In 2020, the service used the bulletproof vehicle six times. Three years later, that number jumped to 25 trips, and is on pace to surpass that in 2024, the data shows.
"LAVs allow us to be up close and contain a residence when we believe there's an armed and barricaded person inside and that it's likely a firearm is involved," deputy police chief Trish McIntyre said. "We have seen a notable increase in gun crime, we see an increase in gun seizures, we see basically general volatility in the city going up.
But if London's police chief wants to increase safety and trust in the police, he'd be better off putting the $500,000 earmarked for the LAV into youth programs and other prevention projects, said Tarah Hodginson, a criminologist at Wilfrid Laurier University who specializes in crime prevention,community safety and police oversight.
"From a general perspective, any of these vehicles outside of a military setting is just militarizing the police.
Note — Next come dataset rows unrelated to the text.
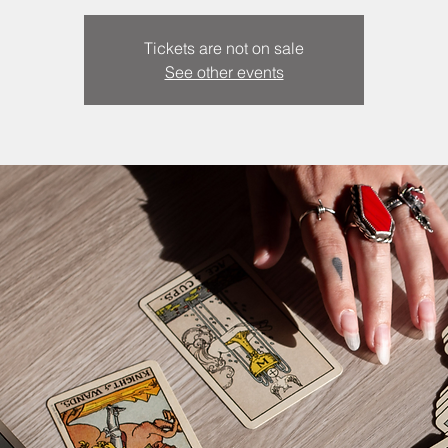
Tickets are not on sale
See other events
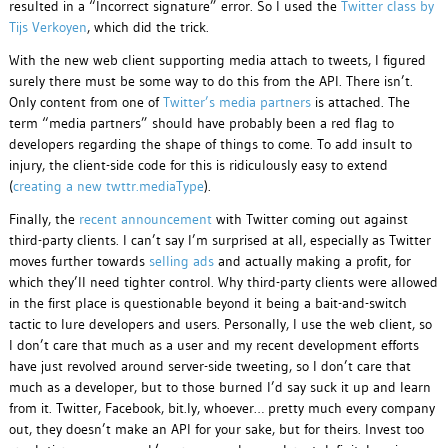
resulted in a “Incorrect signature” error. So I used the
Twitter class by
Tijs Verkoyen
, which did the trick.
With the new web client supporting media attach to tweets, I figured
surely there must be some way to do this from the API. There isn’t.
Only content from one of
Twitter’s media partners
is attached. The
term “media partners” should have probably been a red flag to
developers regarding the shape of things to come. To add insult to
injury, the client-side code for this is ridiculously easy to extend
(
creating a new twttr.mediaType
).
Finally, the
recent announcement
with Twitter coming out against
third-party clients. I can’t say I’m surprised at all, especially as Twitter
moves further towards
selling ads
and actually making a profit, for
which they’ll need tighter control. Why third-party clients were allowed
in the first place is questionable beyond it being a bait-and-switch
tactic to lure developers and users. Personally, I use the web client, so
I don’t care that much as a user and my recent development efforts
have just revolved around server-side tweeting, so I don’t care that
much as a developer, but to those burned I’d say suck it up and learn
from it. Twitter, Facebook, bit.ly, whoever… pretty much every company
out, they doesn’t make an API for your sake, but for theirs. Invest too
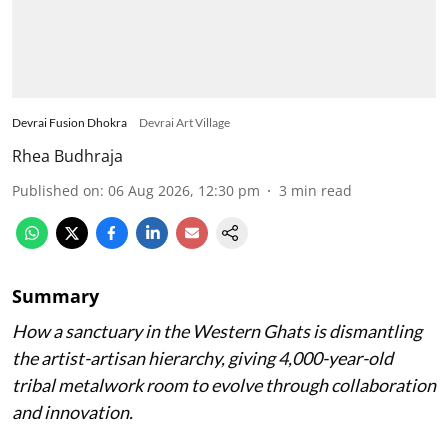
Devrai Fusion Dhokra
Devrai Art Village
Rhea Budhraja
Published on
:
06 Aug 2026, 12:30 pm
3
min read
Summary
How a sanctuary in the Western Ghats is dismantling
the artist-artisan hierarchy, giving 4,000-year-old
tribal metalwork room to evolve through collaboration
and innovation.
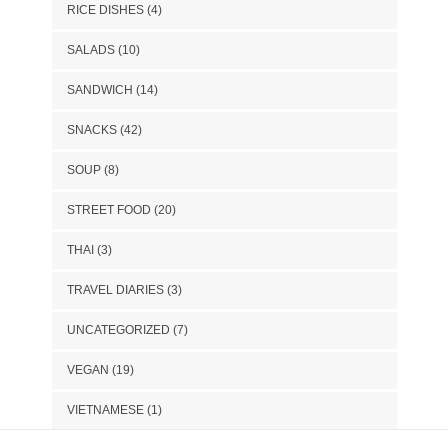
RICE DISHES
(4)
SALADS
(10)
SANDWICH
(14)
SNACKS
(42)
SOUP
(8)
STREET FOOD
(20)
THAI
(3)
TRAVEL DIARIES
(3)
UNCATEGORIZED
(7)
VEGAN
(19)
VIETNAMESE
(1)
It also creates this image that police are at war with their own community, and that's a really terrible way of setting up your police service," Hodgkinson said.
"If they're really meant to be of the community and policing the community, then this is not going to do it."
The service currently has one light armoured vehicle and 30 officers trained to drive it. Another will be purchased in 2026 after the $492,000 price tag was approved in the city's four-year budget. The vehicles have a life span of more than 15 years, police say.
London first used a light armoured vehicle in 2000, borrowed from the Ontario Provincial Police, during an 11-hour standoff in Pond Mills that included dozens of rounds of gunfire after a man broke into his father's gun cabinet.
CBC News last requested LAV data from the London police service in 2018. Back then, the service had two LAVs, both 20 years old when they were donated in 2005 and 2011, by General Dynamics Land Systems.
In the 12 years covered in the first freedom of information request, 2006 to 2018, the vehicles had been used for investigations 39 times. In the six years and three months covered under the more recent request, the LAV has been used 82 times.
"Our goal with any type of emergency response is isolate, contain, evacuate. In simple terms, the vehicle, because of the protection it offers, allows us to be right up tight, right up close to contain any type of threat," McIntyre said.
But it could also be that officers are using the LAV more often simply because they have it at their disposal, Hodgkinson said. "Has there been an increase in gun violence in the last couple of years across Ontario? Yes. But are armoured vehicles really our best defence against gun violence? You could take that $500,000 and invest it in youth prevention programs, and you would see a dollar-for-seven savings in terms of cops, courts, corrections, et cetera."